-- REQUIRED ACTION --
Take the lines of the data below from the very first through the line containing "11 de junio de 2026" and output them exactly, pictures excluded.
[Opening DATA FOR ANALYSIS section]
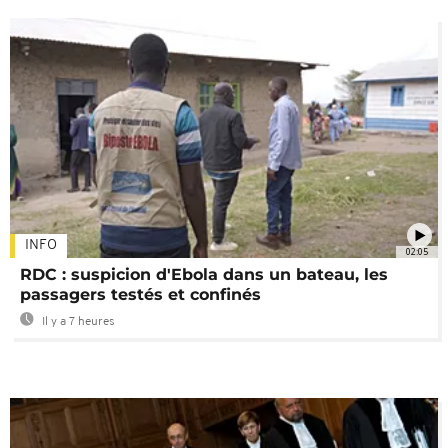
INFO
02:05
RDC : suspicion d'Ebola dans un bateau, les
passagers testés et confinés
Il y a 7 heures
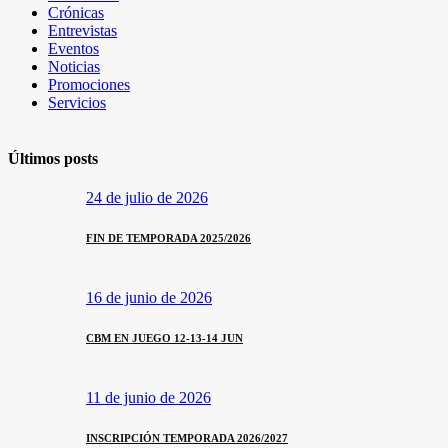
Crónicas
Entrevistas
Eventos
Noticias
Promociones
Servicios
Últimos posts
24 de julio de 2026
FIN DE TEMPORADA 2025/2026
16 de junio de 2026
CBM EN JUEGO 12-13-14 JUN
11 de junio de 2026
INSCRIPCIÓN TEMPORADA 2026/2027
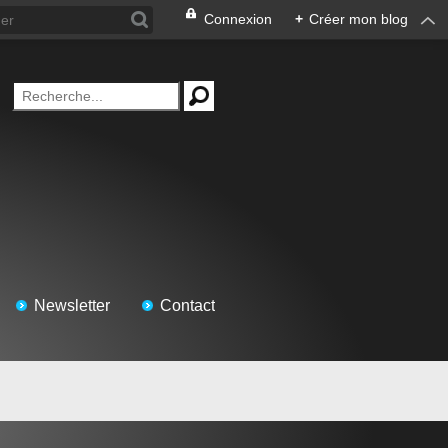
Connexion
+
Créer mon blog
Newsletter
Contact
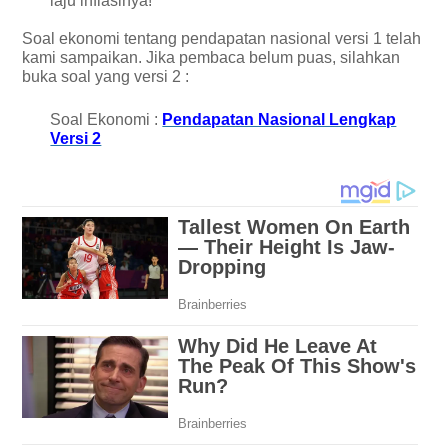
laju inflasinya!
Soal ekonomi tentang pendapatan nasional versi 1 telah
kami sampaikan. Jika pembaca belum puas, silahkan
buka soal yang versi 2 :
Soal Ekonomi :
Pendapatan Nasional Lengkap
Versi 2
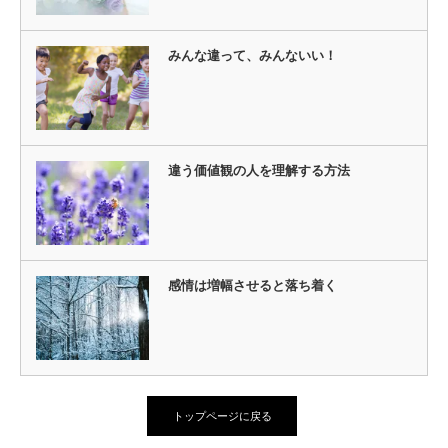
みんな違って、みんないい！
違う価値観の人を理解する方法
感情は増幅させると落ち着く
トップページに戻る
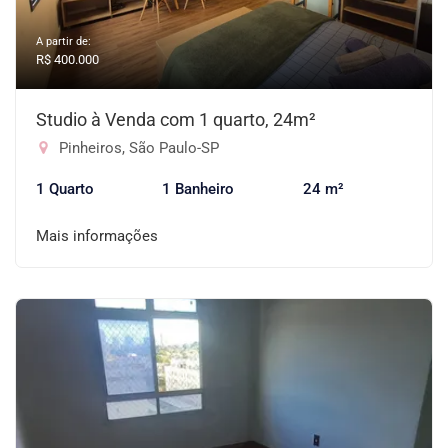
A partir de:
R$ 400.000
Studio à Venda com 1 quarto, 24m²
Pinheiros, São Paulo-SP
1 Quarto
1 Banheiro
24 m²
Mais informações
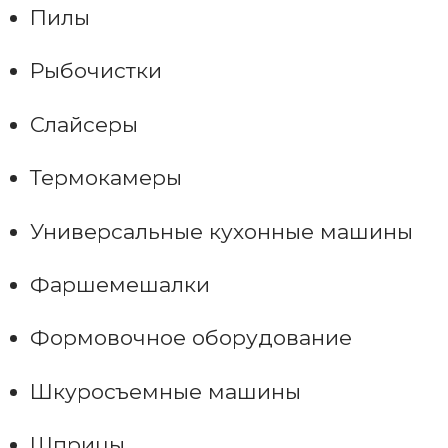
Пилы
Рыбочистки
Слайсеры
Термокамеры
Универсальные кухонные машины
Фаршемешалки
Формовочное оборудование
Шкуросъемные машины
Шприцы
[Closing DATA FOR ANALYSIS section]
-- EXERCISE RESPONSE --
INFO
02:05
RDC : suspicion d'Ebola dans un bateau, les
passagers testés et confinés
Il y a 7 heures
Crónicas
Entrevistas
Eventos
Noticias
Promociones
Servicios
Últimos posts
24 de julio de 2026
FIN DE TEMPORADA 2025/2026
16 de junio de 2026
CBM EN JUEGO 12-13-14 JUN
11 de junio de 2026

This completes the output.